WHAT TO WORK ON: Please give back word for word the lines of the material below between the line containing "Das Duo zeigt" and the line containing "Peter Paulsen „Platt", inclusive.

════════

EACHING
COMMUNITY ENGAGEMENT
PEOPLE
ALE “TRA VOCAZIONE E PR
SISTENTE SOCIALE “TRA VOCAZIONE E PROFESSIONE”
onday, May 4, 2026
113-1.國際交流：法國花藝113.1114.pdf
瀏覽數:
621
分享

════════

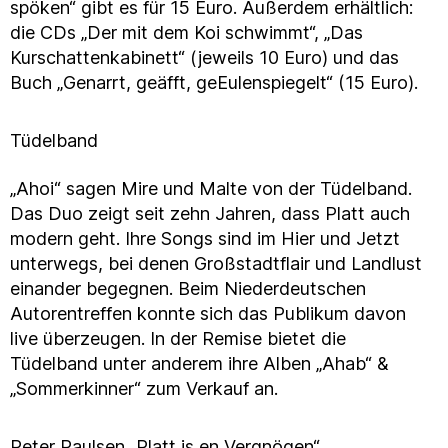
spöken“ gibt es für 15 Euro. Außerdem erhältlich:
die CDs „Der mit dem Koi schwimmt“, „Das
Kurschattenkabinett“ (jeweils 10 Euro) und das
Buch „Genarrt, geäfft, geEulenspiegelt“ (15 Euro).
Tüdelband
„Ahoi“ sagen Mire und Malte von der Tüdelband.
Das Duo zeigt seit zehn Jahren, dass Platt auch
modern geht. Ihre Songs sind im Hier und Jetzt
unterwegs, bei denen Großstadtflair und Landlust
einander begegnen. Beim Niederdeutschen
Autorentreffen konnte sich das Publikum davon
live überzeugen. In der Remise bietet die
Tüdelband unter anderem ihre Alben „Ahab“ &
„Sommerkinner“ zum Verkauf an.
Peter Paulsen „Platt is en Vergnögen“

════════

PROBLEM SOLUTION:
Das Duo zeigt seit zehn Jahren, dass Platt auch
modern geht. Ihre Songs sind im Hier und Jetzt
unterwegs, bei denen Großstadtflair und Landlust
einander begegnen. Beim Niederdeutschen
Autorentreffen konnte sich das Publikum davon
live überzeugen. In der Remise bietet die
Tüdelband unter anderem ihre Alben „Ahab“ &
„Sommerkinner“ zum Verkauf an.
Peter Paulsen „Platt is en Vergnögen“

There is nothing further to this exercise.